Segment Open

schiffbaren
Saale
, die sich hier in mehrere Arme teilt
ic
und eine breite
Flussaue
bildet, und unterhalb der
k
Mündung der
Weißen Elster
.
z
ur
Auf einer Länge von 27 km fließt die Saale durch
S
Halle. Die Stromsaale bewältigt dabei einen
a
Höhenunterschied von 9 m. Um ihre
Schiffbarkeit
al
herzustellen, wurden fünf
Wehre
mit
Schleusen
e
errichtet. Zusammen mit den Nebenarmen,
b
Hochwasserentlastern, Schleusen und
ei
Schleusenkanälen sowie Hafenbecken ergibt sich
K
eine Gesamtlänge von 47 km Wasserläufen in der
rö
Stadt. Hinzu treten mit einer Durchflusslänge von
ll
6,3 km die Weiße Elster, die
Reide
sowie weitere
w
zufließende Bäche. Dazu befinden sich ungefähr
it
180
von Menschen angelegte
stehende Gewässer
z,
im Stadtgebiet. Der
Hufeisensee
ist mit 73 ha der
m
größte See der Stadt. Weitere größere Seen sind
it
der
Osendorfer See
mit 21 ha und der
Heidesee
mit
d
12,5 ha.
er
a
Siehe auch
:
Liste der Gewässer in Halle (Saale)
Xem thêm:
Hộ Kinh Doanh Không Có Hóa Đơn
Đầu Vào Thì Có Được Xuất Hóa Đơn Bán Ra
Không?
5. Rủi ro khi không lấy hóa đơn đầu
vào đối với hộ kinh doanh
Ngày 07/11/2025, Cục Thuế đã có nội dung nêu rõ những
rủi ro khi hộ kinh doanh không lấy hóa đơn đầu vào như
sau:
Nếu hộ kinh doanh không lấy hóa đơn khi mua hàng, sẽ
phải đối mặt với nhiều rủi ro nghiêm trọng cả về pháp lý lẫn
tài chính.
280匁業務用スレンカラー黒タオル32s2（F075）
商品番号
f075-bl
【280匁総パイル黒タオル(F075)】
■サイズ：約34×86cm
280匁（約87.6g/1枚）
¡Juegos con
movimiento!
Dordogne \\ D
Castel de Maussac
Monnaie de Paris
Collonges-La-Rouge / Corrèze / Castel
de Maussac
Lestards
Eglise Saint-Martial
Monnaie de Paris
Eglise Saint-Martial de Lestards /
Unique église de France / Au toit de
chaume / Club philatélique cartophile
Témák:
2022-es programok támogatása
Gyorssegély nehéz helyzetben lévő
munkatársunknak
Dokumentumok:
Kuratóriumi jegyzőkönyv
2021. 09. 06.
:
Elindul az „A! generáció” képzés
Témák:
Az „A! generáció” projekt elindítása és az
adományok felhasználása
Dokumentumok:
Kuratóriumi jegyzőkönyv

Segment Closed

● **EXERCISE INSTRUCTIONS**
In the listing above, show every line with the word "Elster".

● **REPLY**
Weißen Elster
6,3 km die Weiße Elster, die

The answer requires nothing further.